For how many real numbers $a^{}_{}$ does the quadratic equation $x^2 + ax^{}_{} + 6a=0$ have only integer roots for $x^{}_{}$?

## Solution

### Solution 1

By Vieta's formulas, $x_1 + x_2 = -a$ where $x_1, x_2$ are the roots of the quadratic, and since $x_1,x_2$ are integers, $a$ must be an integer. Applying the quadratic formula,

$$x = \frac{-a \pm \sqrt{a^2 - 24a}}{2}$$

Since $-a$ is an integer, we need $\sqrt{a^2-24a}$ to be an integer (let this be $b$): $b^2 = a^2 - 24a$. Completing the square, we get

$$(a - 12)^2 = b^2 + 144$$

Which implies that $b^2 + 144$ is a perfect square also (let this be $c^2$). Then

$$c^2 - b^2 = 144 \Longrightarrow (c+b)(c-b) = 144$$

The pairs of factors of $144$ are $(\pm1,\pm144),( \pm 2, \pm 72),( \pm 3, \pm 48),( \pm 4, \pm 36),( \pm 6, \pm 24),( \pm 8, \pm 18),( \pm 9, \pm 16),( \pm 12, \pm 12)$; since $c$ is the average of each respective pair and is also an integer, the pairs that work must have the same parity.
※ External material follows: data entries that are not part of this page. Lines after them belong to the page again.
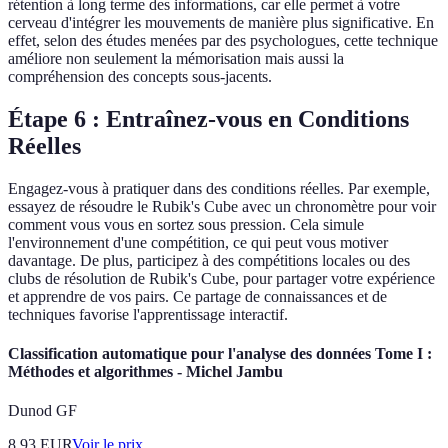
rétention à long terme des informations, car elle permet à votre
cerveau d'intégrer les mouvements de manière plus significative. En
effet, selon des études menées par des psychologues, cette technique
améliore non seulement la mémorisation mais aussi la
compréhension des concepts sous-jacents.
Étape 6 : Entraînez-vous en Conditions
Réelles
Engagez-vous à pratiquer dans des conditions réelles. Par exemple,
essayez de résoudre le Rubik's Cube avec un chronomètre pour voir
comment vous vous en sortez sous pression. Cela simule
l'environnement d'une compétition, ce qui peut vous motiver
davantage. De plus, participez à des compétitions locales ou des
clubs de résolution de Rubik's Cube, pour partager votre expérience
et apprendre de vos pairs. Ce partage de connaissances et de
techniques favorise l'apprentissage interactif.
Classification automatique pour l'analyse des données Tome I :
Méthodes et algorithmes - Michel Jambu
Dunod GF
8.93
EUR
Voir le prix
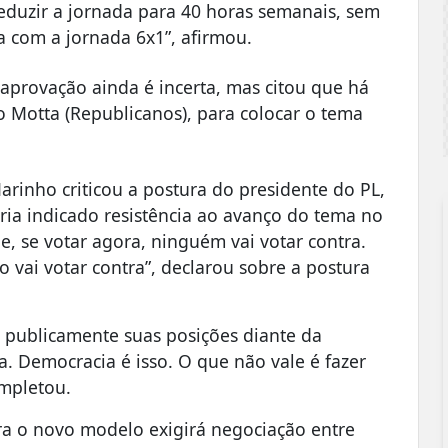
eduzir a jornada para 40 horas semanais, sem
ba com a jornada 6x1”, afirmou.
aprovação ainda é incerta, mas citou que há
 Motta (Republicanos), para colocar o tema
arinho criticou a postura do presidente do PL,
ria indicado resistência ao avanço do tema no
, se votar agora, ninguém vai votar contra.
o vai votar contra”, declarou sobre a postura
publicamente suas posições diante da
a. Democracia é isso. O que não vale é fazer
ompletou.
ara o novo modelo exigirá negociação entre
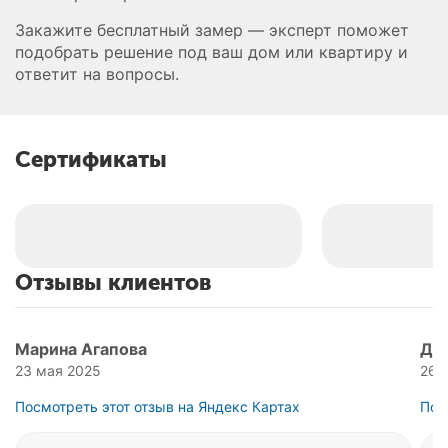
Закажите бесплатный замер — эксперт поможет
подобрать решение под ваш дом или квартиру и
ответит на вопросы.
Сертификаты
Отзывы клиентов
Марина Агапова
Дм
23 мая 2025
26 
Посмотреть этот отзыв на Яндекс Картах
Пос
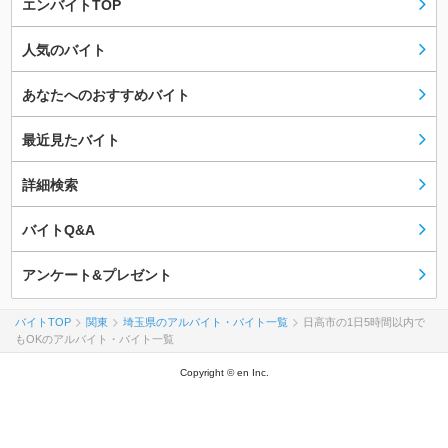
エンバイトTOP
人気のバイト
あなたへのおすすめバイト
最近見たバイト
詳細検索
バイトQ&A
アンケート&プレゼント
バイトTOP
関東
埼玉県のアルバイト・バイト一覧
日高市の1日5時間以内で
もOKのアルバイト・バイト一覧
Copyright © en Inc.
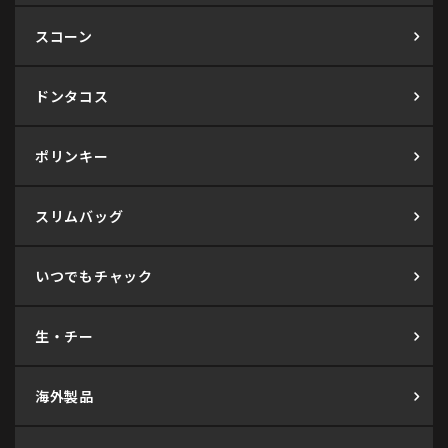
スコーン
ドンタコス
ポリンキー
スリムバッグ
いつでもチャック
生・チー
海外製品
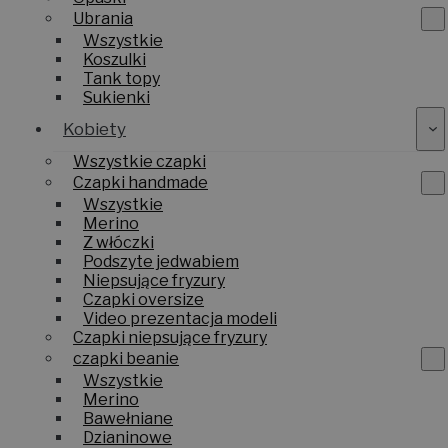
Ubrania
Wszystkie
Koszulki
Tank topy
Sukienki
Kobiety
Wszystkie czapki
Czapki handmade
Wszystkie
Merino
Z włóczki
Podszyte jedwabiem
Niepsujące fryzury
Czapki oversize
Video prezentacja modeli
Czapki niepsujące fryzury
czapki beanie
Wszystkie
Merino
Bawełniane
Dzianinowe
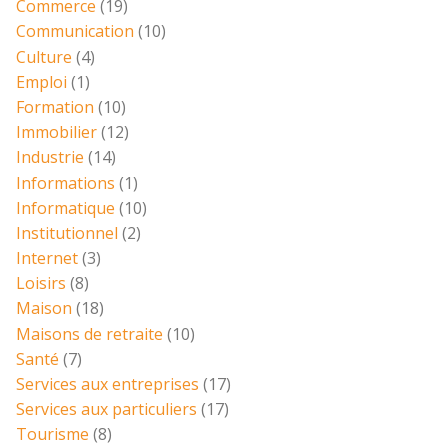
Commerce
(19)
Communication
(10)
Culture
(4)
Emploi
(1)
Formation
(10)
Immobilier
(12)
Industrie
(14)
Informations
(1)
Informatique
(10)
Institutionnel
(2)
Internet
(3)
Loisirs
(8)
Maison
(18)
Maisons de retraite
(10)
Santé
(7)
Services aux entreprises
(17)
Services aux particuliers
(17)
Tourisme
(8)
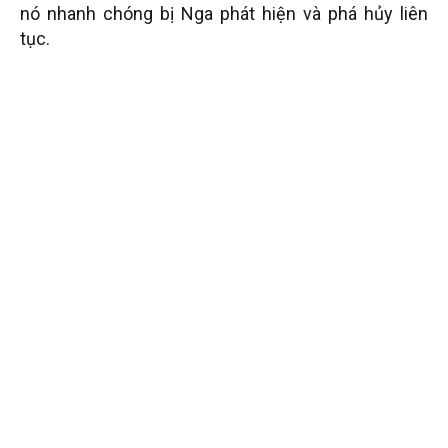
nó nhanh chóng bị Nga phát hiện và phá hủy liên
tục.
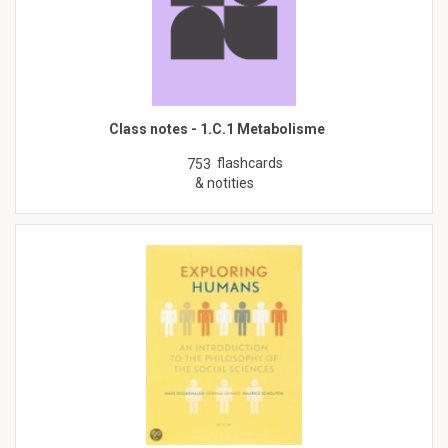
Class notes - 1.C.1 Metabolisme
flashcards
753
& notities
Thus we get $\boxed{10}$ pairs (counting positive and negative) of factors that work, and substituting them backwards show that they all work.

### Solution 2

Let $x^2 + ax + 6a = (x - s)(x - r)$. Vieta's yields $s + r = - a, sr = 6a$. $\begin{eqnarray*}sr + 6s + 6r &=& 0\\ sr + 6s + 6r + 36 &=& 36\\ (s + 6)(r + 6) &=& 36 \end{eqnarray*}$

Without loss of generality let $r \le s$.

The possible values of $(r + 6,s + 6)$ are: $( - 36, - 1),( - 18, - 2),( - 12, - 3),( - 9, - 4),( - 6, - 6),(1,36),(2,18),(3,12),(4,9),(6,6)$ $\Rightarrow \boxed{10}\ \text{values of } a$.